(Verse 1)
Before I spoke a word, You were singing over me
You have been so, so good to me
Before I took a breath, You breathed Your life in me
You have been so, so kind to me
(Chorus)
Oh, the overwhelming, never-ending, reckless love of God
Oh, it chases me down, fights ‘til I’m found, leaves the ninety-nine
I couldn’t earn it, I don’t deserve it, still You give Yourself away
Oh, the overwhelming, never-ending, reckless love of God
(Verse 2)
When I was Your foe, still Your love fought for me
You have been so, so good to me
When I felt no worth, You paid it all for me
You have been so, so kind to me
(Bridge)
There’s no shadow You won’t light up
Mountain You won’t climb up
Coming after me
There’s no wall You won’t kick down
Lie You won’t tear down
Coming after me
(Reckless Love: Written by Cory Asbury, Caleb Culver, and Ran Jackson)
We sang this song at church this morning. It is currently my favorite praise song. And it is one I really needed after dealing with Super Tall Guy’s latest “rage” fit yesterday in which quite a bit of anything that was not nailed down went flying. We even hit a new level – the next door neighbor who absolutely never talks, came out of her house and grumbled, “What in the world is going on?” Sigh….

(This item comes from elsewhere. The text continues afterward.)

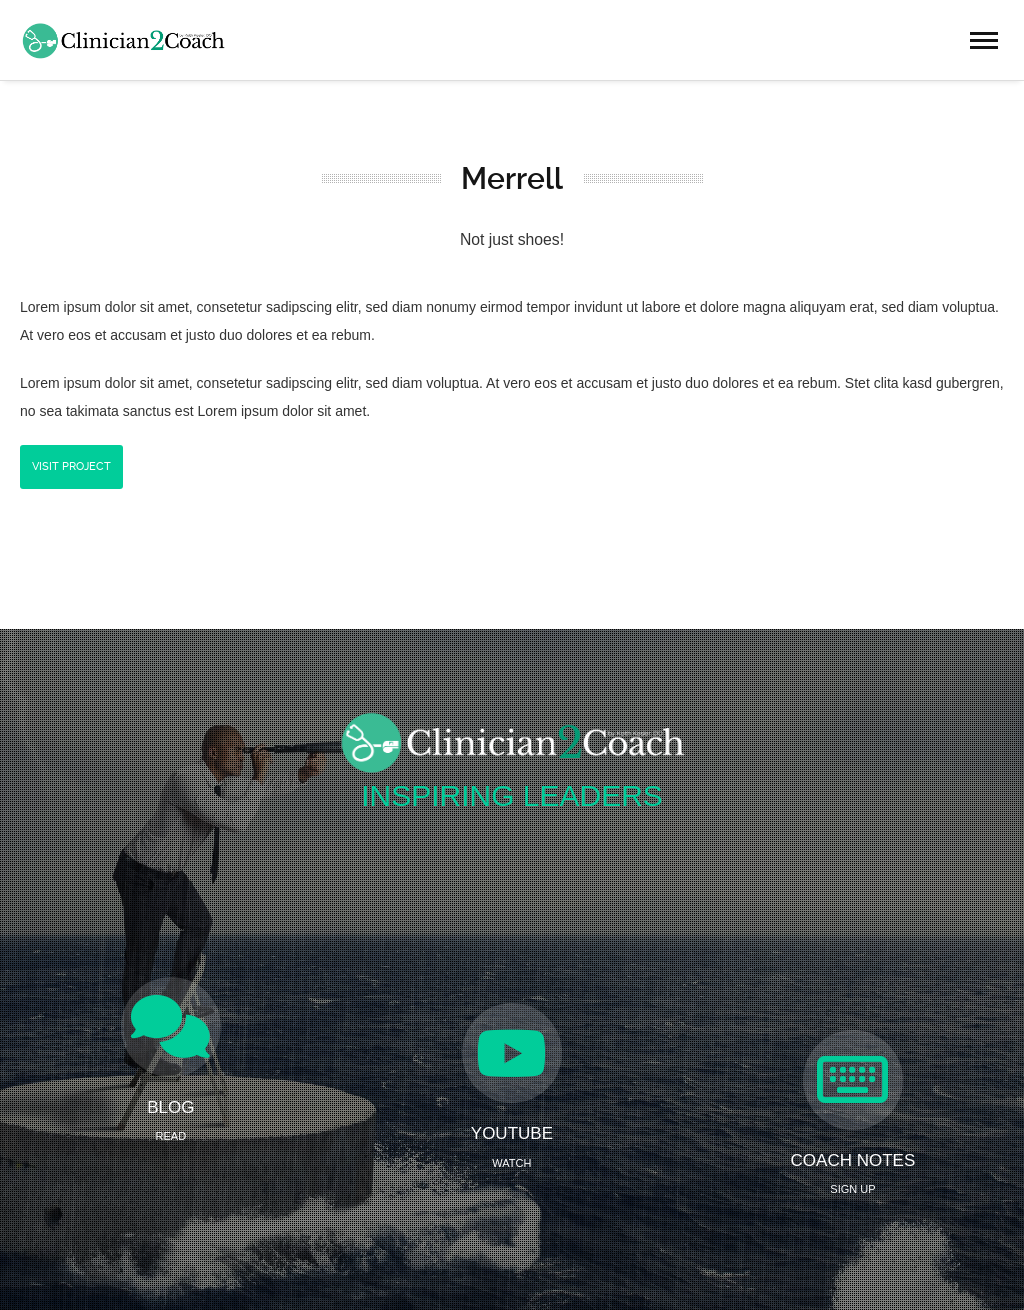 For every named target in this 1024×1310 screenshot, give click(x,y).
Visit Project (71, 466) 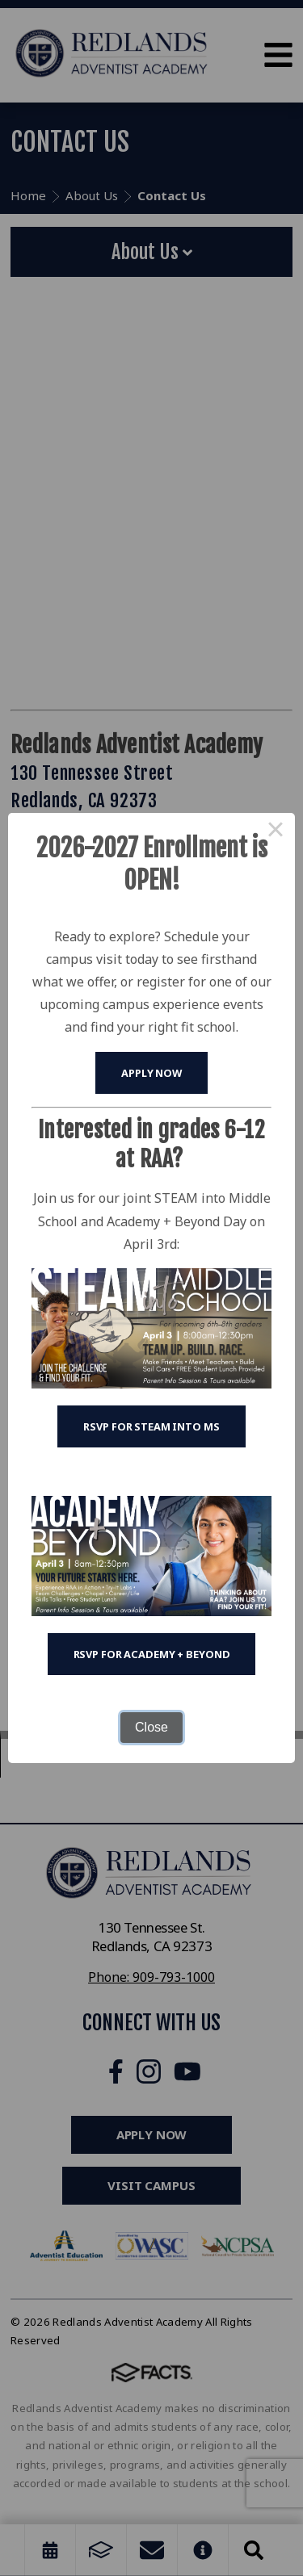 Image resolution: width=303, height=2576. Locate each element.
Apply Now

But as we sang this morning, I realized that while this song was written about God’s incredible love of His children, it could so easily describe in a very imperfect way my relationship with my boys.
When they were infants – before they spoke a word – I would sing over them as I rocked them to sleep. (While I did not carry them in my body, their birth mother breathed life into them before they ever took a breath.)
When Super Tall Guy is in a rage and we are squared off foe to foe….my love fights for him. Fights to have him calm down. Fights for him to know that I love him despite the ugliness. Fights for him to know that I will be there with open arms when this hurricane ends. When he weeps in sadness and feels unworthy, I wrap around him in love. I pay such a price in providing for the boys, not just in material things, but in time and worry and stress and endless energy.
And should anything ever happen to my boys, I will always come after them. I will light up the world for them to see more clearly through the darkness that might threaten to overwhelm them. I will climb any mountain for them if they wander away. I will tear down any wall to free them. There’s no lie that the world could tell them about their brown skin or their worthiness or that they might tell themselves in self-doubt that I wouldn’t tear down.
And despite all their grumblings about how mean I am or how other families are so much better, I truly am trying to be good to them and kind to them. I would leave the ninety-nine, I would leave anything I had to for my children.
I am a failure every single day at this parenting gig. I want to do so much better. I get down on myself. But then I am reminded of the intense love I have for these three incredible boys. The absolutely overwhelming love. The never-ending love. The reckless love. Unconditional love. No matter what they are doing. No matter how many times they have ignored me or disobeyed. No matter how many mistakes they have made. No matter what, it is an overwhelming, never-ending, reckless love that tears up my heart and drains tears down my cheeks as I stand there singing. And in those moments, I know that if I feel this passion for my boys….how much more does a Perfect God love each and every one of us. How much more does He breathe into us and come after us when we wander? How much more does He ache when we disobey, but has already paid the ransom? How much more overwhelming, never-ending, reckless love does He give?
Click on the album cover below and listen to reckless love….
You are an absolutely incredible mother. Your love is reckless, it is constant, and it is, believe it or not, recognized. The boys know, even when the tall one is in a rage, there is part of him that knows you will never stop reaching out to him.